When I got sick, my whole world slowed down. The days that used to blur together with busyness and schedules suddenly felt fragile and precious. Living with a chronic illness like transthyretin amyloid cardiomyopathy (ATTR-CM) changes the way you see time. You realize it’s not the holiday on the calendar that makes something special — it’s the people sitting around the table, the laughter echoing through the house and the memories made in between the moments. That’s how our family tradition of HallowThanksMas was born.
Every year around the end of October, we pack up and head to Pennsylvania to celebrate three holidays in one — Halloween, Thanksgiving and Christmas — all rolled into one long weekend of togetherness. My sister is the mastermind behind the decorations, and she goes all out. When you walk into her house, it feels like stepping into a joyful mash-up of the whole holiday season.
Her porch is decked out for Halloween with pumpkins, twinkling orange lights, and a few friendly ghosts. Inside, her dining room transforms into a Thanksgiving feast — fall colors, table runners with leaves, and that cozy smell of turkey. Then you turn the corner into the living room, and suddenly it’s Christmas morning. The tree is lit, stockings are hung and holiday music from hallmark movies fills the air!
It’s magical — like stepping into three seasons of joy all at once. But what makes HallowThanksMas so special isn’t the decorations or even the food — it’s the time.
When I was healthy, I used to assume there would always be another Christmas, another Thanksgiving, another year to get together. But when you get sick, you start to see how easily time can slip away. You stop waiting for the “right” day on the calendar to celebrate. You stop worrying about whether it’s too early for Christmas music or too late for pumpkin pie. You just start celebrating now.
Our HallowThanksMas weekend has become a sacred time to pause and simply be together. We cook too much, we laugh too loud and we sit around telling the same stories that somehow get funnier every year.
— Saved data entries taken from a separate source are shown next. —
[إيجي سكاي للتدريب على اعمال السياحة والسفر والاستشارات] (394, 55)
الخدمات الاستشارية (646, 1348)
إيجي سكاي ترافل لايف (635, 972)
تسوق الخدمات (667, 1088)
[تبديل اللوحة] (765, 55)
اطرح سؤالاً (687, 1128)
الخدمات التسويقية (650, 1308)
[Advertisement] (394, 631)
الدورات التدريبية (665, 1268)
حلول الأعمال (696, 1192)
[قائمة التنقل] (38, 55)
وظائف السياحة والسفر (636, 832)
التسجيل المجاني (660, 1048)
The kids love it — they wear costumes on the porch, help set the Thanksgiving table and then tear into presents under the Christmas tree. It’s chaos, but it’s beautiful chaos.
There’s something freeing about letting go of what a holiday “should” look like and just making it your own. My illness has taken a lot from me — energy, stamina, and sometimes even the ability to travel easily — but it’s also given me a new appreciation for the things that really matter. Family. Faith. Connection.
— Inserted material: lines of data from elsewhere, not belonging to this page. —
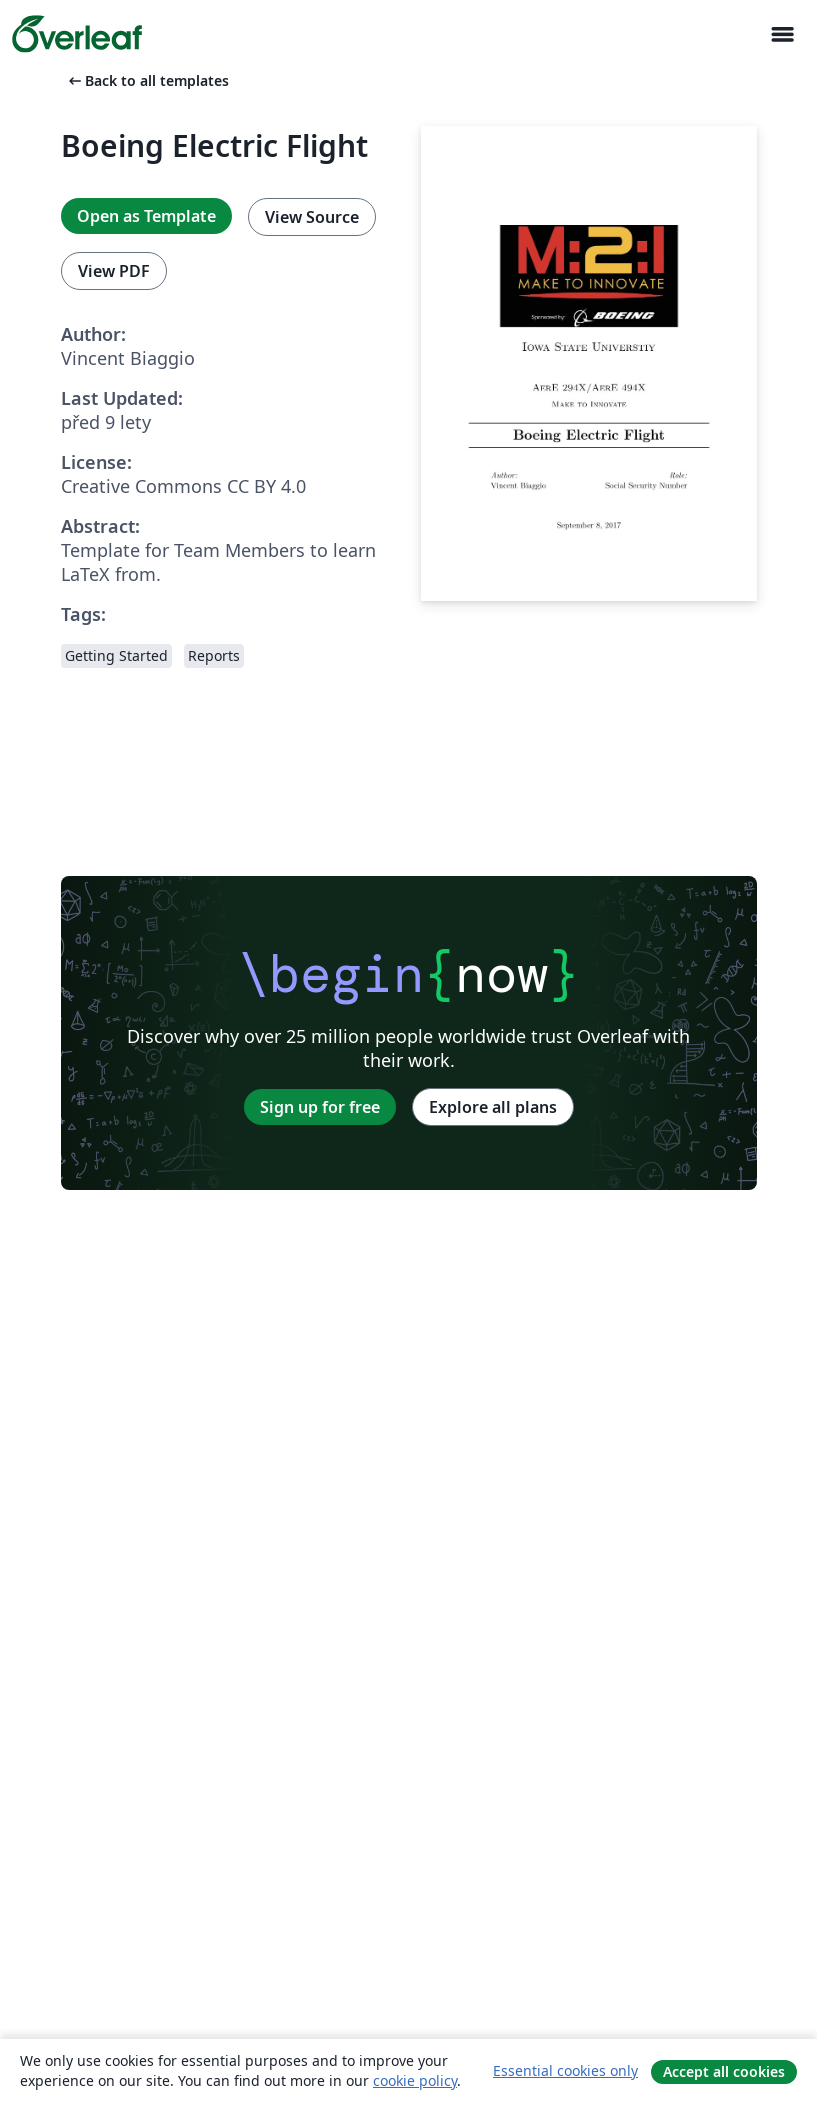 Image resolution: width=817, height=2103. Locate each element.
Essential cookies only (565, 2070)
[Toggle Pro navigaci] (782, 34)
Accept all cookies (724, 2071)
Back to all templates (147, 80)
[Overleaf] (77, 34)
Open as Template (146, 216)
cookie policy (415, 2080)
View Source (312, 217)
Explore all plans (493, 1107)
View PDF (114, 271)
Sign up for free (320, 1107) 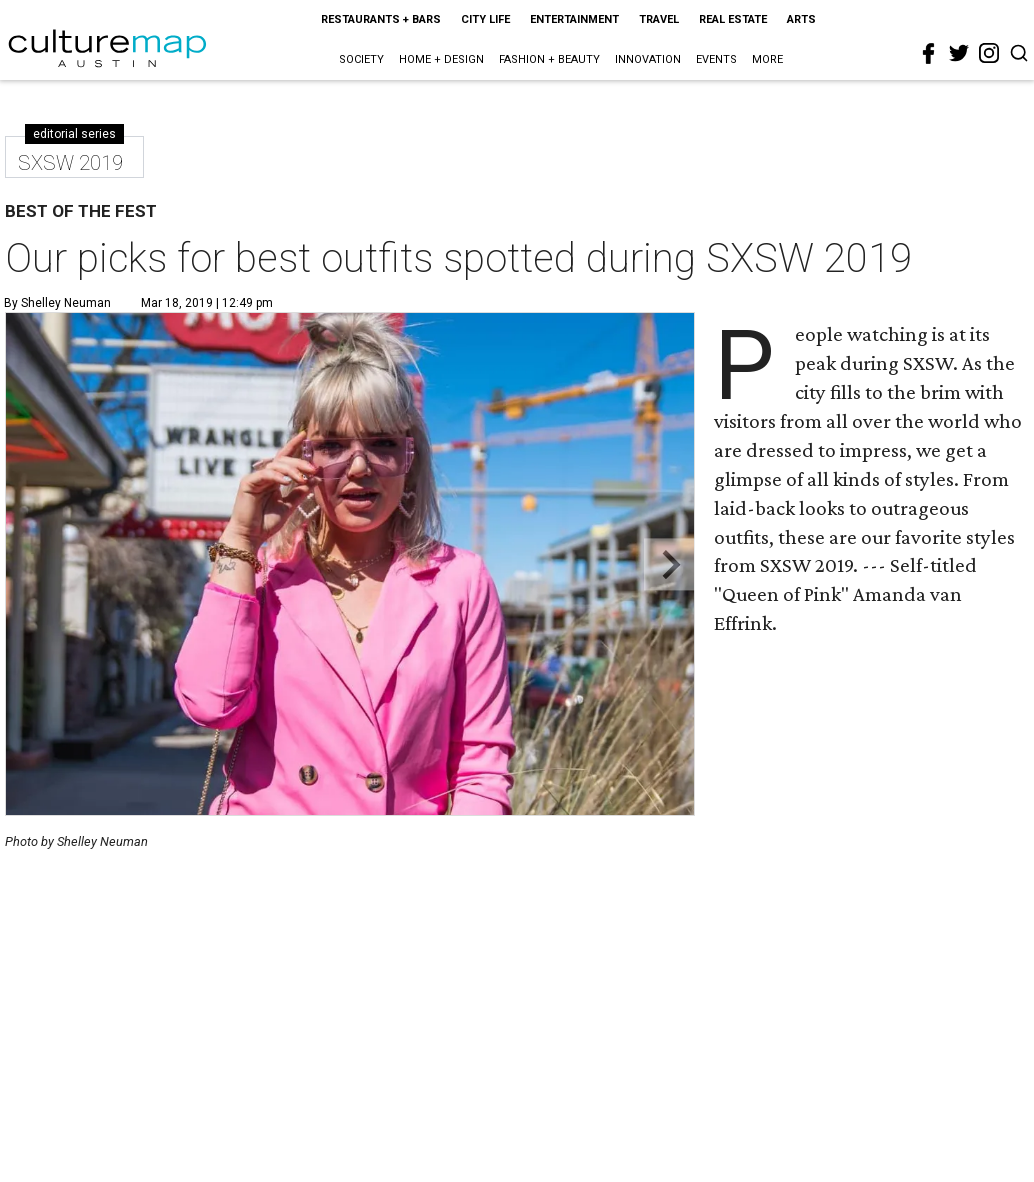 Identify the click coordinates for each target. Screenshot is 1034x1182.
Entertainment (574, 19)
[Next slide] (669, 564)
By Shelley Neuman (57, 303)
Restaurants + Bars (381, 19)
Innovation (648, 59)
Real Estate (733, 19)
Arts (801, 19)
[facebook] (929, 54)
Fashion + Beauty (549, 59)
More (767, 59)
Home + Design (441, 59)
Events (716, 59)
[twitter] (959, 53)
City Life (485, 19)
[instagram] (989, 53)
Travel (659, 19)
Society (361, 59)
Sometimes I still feel sad that it took getting sick to teach me that. I wish I had realized it sooner — that it’s not the perfect meal or the matching pajamas or the picture-perfect Christmas morning that matters. It’s the laughter in between the moments. The way my sister’s house feels alive with joy. The way my boys’ faces light up when they see the tree twinkling in October. The way my husband and I sit back, look around, and just soak it all in.
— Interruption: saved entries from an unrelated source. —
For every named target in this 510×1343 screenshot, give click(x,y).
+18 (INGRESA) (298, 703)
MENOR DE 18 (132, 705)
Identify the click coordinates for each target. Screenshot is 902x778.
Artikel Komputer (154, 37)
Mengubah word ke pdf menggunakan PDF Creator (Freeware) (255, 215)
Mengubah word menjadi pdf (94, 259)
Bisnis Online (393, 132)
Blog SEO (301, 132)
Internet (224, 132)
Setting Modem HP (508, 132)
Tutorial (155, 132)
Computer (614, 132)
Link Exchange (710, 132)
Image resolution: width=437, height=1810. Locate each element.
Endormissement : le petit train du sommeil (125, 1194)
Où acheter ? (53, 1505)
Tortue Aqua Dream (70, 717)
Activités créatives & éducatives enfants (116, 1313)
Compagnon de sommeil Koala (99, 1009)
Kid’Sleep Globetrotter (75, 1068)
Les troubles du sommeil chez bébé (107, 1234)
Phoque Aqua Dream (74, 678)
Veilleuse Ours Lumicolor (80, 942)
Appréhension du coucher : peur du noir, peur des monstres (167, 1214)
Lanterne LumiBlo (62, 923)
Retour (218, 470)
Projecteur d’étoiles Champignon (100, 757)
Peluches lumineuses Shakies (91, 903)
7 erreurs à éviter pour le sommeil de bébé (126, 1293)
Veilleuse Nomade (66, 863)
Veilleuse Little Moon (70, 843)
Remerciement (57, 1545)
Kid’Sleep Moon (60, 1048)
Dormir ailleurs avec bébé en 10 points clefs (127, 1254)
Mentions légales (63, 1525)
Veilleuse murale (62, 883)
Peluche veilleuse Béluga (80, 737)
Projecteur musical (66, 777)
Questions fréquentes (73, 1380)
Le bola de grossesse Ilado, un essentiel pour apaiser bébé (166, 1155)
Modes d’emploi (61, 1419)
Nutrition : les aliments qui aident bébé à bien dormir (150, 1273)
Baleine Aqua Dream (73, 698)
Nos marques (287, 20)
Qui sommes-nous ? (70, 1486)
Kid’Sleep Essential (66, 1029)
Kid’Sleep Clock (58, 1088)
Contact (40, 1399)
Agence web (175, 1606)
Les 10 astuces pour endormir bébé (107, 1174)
HallowThanksMas isn’t about getting the holidays “done early.” It’s about making sure we don’t miss them. It’s about choosing to celebrate life — right here, right now — no matter what day it is.
So when I think about our new tradition, I don’t feel sad anymore. I feel grateful. Grateful that my illness opened my eyes to the value of presence over perfection. Grateful that my sister pours so much love into her home to make it special. Grateful that we can laugh, eat, and give thanks all in one weekend.
Because in the end, it doesn’t matter when you celebrate. What matters is who you celebrate with — and that you make the time while you still can.
Happy HallowThanksMas — from our family to yours.